Start of WORKING DATA
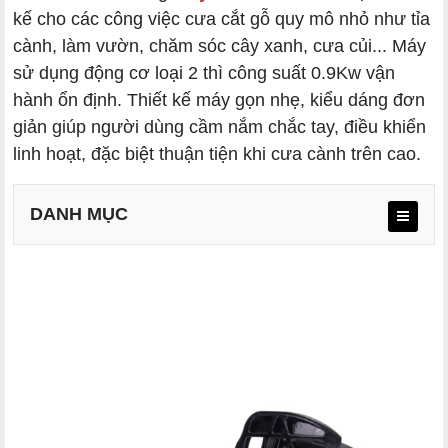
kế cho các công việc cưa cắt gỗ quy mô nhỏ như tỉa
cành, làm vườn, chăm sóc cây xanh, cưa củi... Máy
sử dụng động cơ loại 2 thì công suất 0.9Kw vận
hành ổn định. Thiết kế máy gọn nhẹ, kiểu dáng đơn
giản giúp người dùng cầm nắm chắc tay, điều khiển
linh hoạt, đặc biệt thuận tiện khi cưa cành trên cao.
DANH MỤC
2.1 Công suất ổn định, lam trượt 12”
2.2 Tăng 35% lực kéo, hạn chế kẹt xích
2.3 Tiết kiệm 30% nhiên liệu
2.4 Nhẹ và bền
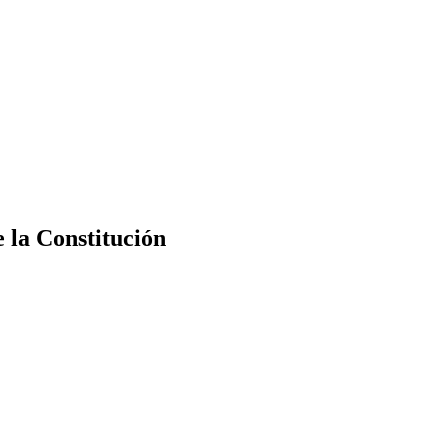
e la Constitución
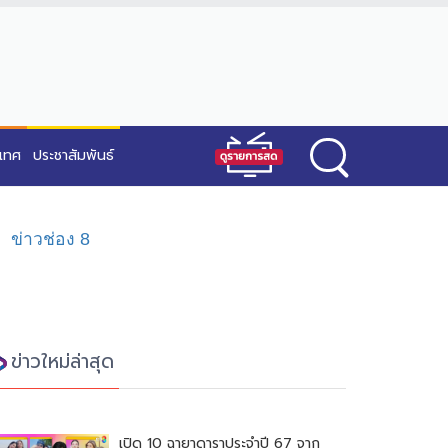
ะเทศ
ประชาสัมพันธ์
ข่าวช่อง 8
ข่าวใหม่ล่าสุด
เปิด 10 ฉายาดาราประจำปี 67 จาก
End of WORKING DATA
Start of WORKING DATA
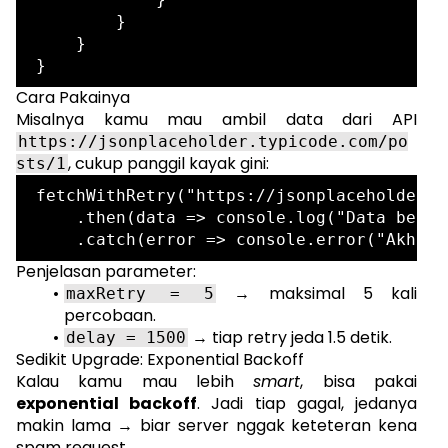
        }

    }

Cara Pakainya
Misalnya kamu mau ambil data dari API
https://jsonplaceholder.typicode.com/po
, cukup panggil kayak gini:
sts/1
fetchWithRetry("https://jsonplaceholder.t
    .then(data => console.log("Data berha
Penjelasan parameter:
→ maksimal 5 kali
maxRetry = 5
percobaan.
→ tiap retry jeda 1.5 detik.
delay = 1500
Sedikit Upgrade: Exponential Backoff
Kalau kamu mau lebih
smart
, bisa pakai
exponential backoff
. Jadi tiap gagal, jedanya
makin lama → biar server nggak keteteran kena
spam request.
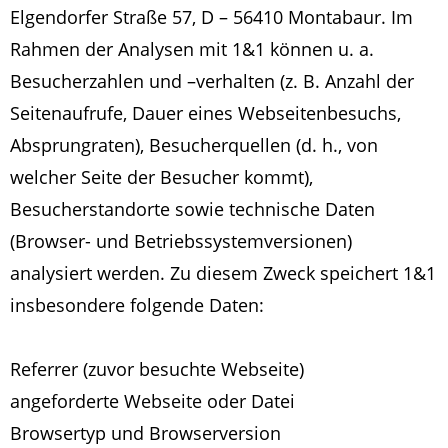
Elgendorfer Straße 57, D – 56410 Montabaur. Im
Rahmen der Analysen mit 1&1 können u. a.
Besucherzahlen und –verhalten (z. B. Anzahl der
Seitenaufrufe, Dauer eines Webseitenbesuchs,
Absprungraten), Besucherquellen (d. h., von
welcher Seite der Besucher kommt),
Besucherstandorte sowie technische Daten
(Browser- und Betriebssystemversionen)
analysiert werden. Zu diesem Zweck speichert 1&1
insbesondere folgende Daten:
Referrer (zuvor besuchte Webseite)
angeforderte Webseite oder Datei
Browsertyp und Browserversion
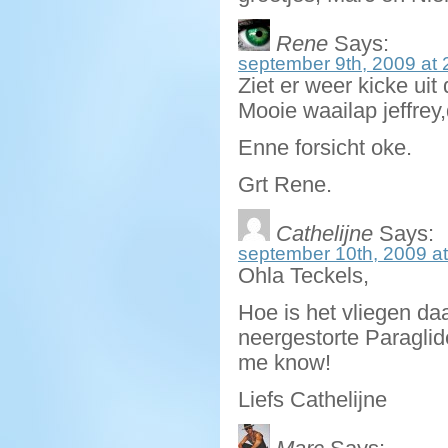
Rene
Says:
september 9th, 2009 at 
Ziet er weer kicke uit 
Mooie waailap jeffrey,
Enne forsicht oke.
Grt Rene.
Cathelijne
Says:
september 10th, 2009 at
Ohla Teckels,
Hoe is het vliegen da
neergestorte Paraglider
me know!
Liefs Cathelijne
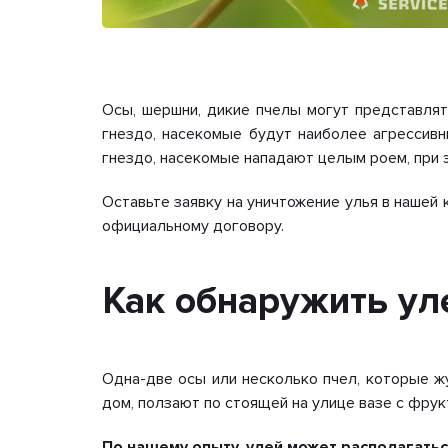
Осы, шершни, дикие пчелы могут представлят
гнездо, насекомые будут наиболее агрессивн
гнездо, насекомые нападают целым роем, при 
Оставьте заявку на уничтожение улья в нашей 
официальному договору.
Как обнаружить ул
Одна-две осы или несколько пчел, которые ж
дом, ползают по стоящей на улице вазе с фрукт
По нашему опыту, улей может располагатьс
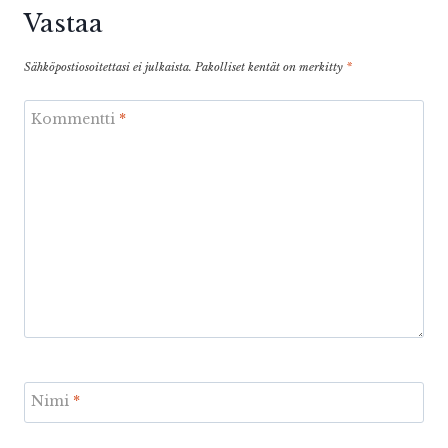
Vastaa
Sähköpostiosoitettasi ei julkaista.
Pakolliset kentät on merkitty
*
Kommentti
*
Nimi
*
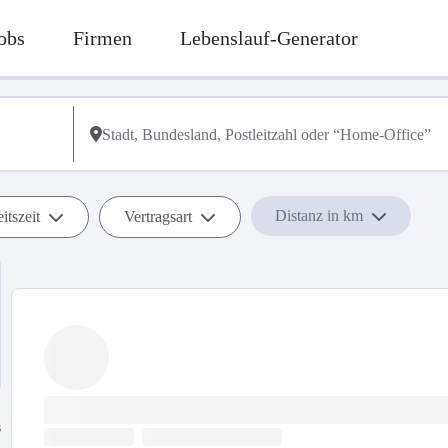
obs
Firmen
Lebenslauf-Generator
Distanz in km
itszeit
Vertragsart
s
End of WORKING DATA
**DESCRIPTION OF THE TASK**.
If a line in the records above holds the string "kamu", copy it.

**SOLUTION TO THIS PROBLEM**.
Misalnya kamu mau ambil data dari API
Kalau kamu mau lebih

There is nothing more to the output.